No need to use Bt cotton: experts
- Details
Mansoor Ahmad
The News, June 09, 2011
http://www.thenews.com.pk/TodaysPrintDetail.aspx?ID=51476&Cat=3&dt=6/9/2011
LAHORE: Agricultural experts have said that the country could reap a record cotton harvest this year, with proper crop management and without using the currently available transgenic seeds.
"The leaf curl virus is the main worry for cotton growers of Pakistan," Seed Association of Pakistan Chairman Shahzad Malik told The News on Wednesday.
"The leaf curl virus deprives the farmers of 3-4 million bales per year and none of the currently available Bt cotton varieties including that of Monsanto has solution to this problem," Malik said.
He said this menace could only be checked through prudent agriculture extension services by both the provincial governments and seed suppliers.
He said Pakistani farmer is already obtaining around 700 kg of cotton per hectare against global average of 735 kg. He said India despite sowing Bt cotton on 90 percent of its cultivated area is obtaining only 506 kg of cotton per hectare.
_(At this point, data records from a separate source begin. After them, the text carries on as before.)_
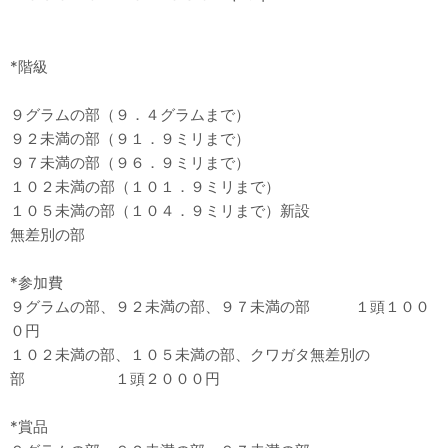
*階級
９グラムの部（９．４グラムまで）
９２未満の部（９１．９ミリまで）
９７未満の部（９６．９ミリまで）
１０２未満の部（１０１．９ミリまで）
１０５未満の部（１０４．９ミリまで）新設
無差別の部
*参加費
９グラムの部、９２未満の部、９７未満の部 １頭１００
０円
１０２未満の部、１０５未満の部、クワガタ無差別の
部 １頭２０００円
*賞品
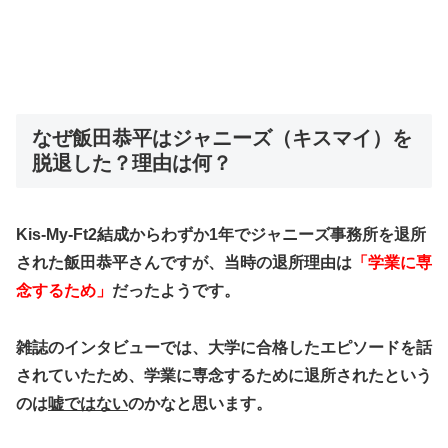
なぜ飯田恭平はジャニーズ（キスマイ）を
脱退した？理由は何？
Kis-My-Ft2結成からわずか1年でジャニーズ事務所を退所
された飯田恭平さんですが、当時の退所理由は
「学業に専
念するため」
だったようです。
雑誌のインタビューでは、大学に合格したエピソードを話
されていたため、学業に専念するために退所されたという
のは
嘘ではない
のかなと思います。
He said that the cotton production target of 15 million bales set by the government is achievable.
"Dr Fred Bourland the director of Northeast Research and Extension Center University of Arkansas has said that transgenic seeds have their uses but they are not panacea for success," Malik said.
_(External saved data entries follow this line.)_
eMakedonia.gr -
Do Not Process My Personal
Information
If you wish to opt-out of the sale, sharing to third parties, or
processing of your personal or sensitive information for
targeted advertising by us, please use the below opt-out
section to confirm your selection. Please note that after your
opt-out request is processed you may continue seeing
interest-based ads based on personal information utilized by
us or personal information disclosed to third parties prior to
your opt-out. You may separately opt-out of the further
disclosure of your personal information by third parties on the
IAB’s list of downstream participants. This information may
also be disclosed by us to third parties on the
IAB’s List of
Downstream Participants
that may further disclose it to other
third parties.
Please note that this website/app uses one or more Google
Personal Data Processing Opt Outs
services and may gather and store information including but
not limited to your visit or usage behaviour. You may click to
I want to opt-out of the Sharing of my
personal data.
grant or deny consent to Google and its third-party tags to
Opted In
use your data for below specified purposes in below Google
Pakistan Farmers Associates Director Hamid Malhi said that hype about Bt cotton success was overstated.
"The main issue that worries stakeholders in India is that the gains from Bt cotton seed have been stagnant and unaffected by the increase in area of Bt cotton from 5.6 percent in 2004 to 85 percent in 2010," alhi said.
Cotton yield in India was 463 kg per hectare before the introduction of Bt cotton and has increased to 506 kg when the Bt cotton area has increased to 90 percent.
He said even the Indian Central Institute for Cotton Director Dr Keshav Kranthi in his recent article in Cotton24/7 admitted that that Bt cotton technology was not singularly responsible for the dramatic improvement of cotton fortunes in India, it was pertinent to examine other probable factors that may have contributed to the higher yields.
Imidacloprid has been used in India since 2000 for protection against leaf hopper contributing to at least 25 percent to 30 percent yield enhancement in the conventional hybrids, long before Bt cotton was introduced in the country, Malhi quoted Kranthi.
According to Dr Kranthi the increase in yield may have also been due to other major changes, including the increase in cotton area in Gujarat from 1.5 million hectare in 2000 to 2.6 million hectare in 2009, increase in hybrid cotton area from 40 percent to 90 percent, and introduction of six or seven new insecticide molecules for bollworm control and sucking pest management.
Dr Bourland in a recent article said the recent concern with transgenic seeds (Bt) is increasing resistance notably the widespread use and misuse of glyphosate that has led to weed resistance. Currently 16 weed species worldwide are resistant to glyphosate
Dr Ghazanfar of Faisalabad Research Institute has said that if the farmers clean the fields of all weeds including those on water channels before sowing the crop, the threat of pest attack would reduce by 50 percent. In fact the bollworms breed on the vegetables that are grown before cotton.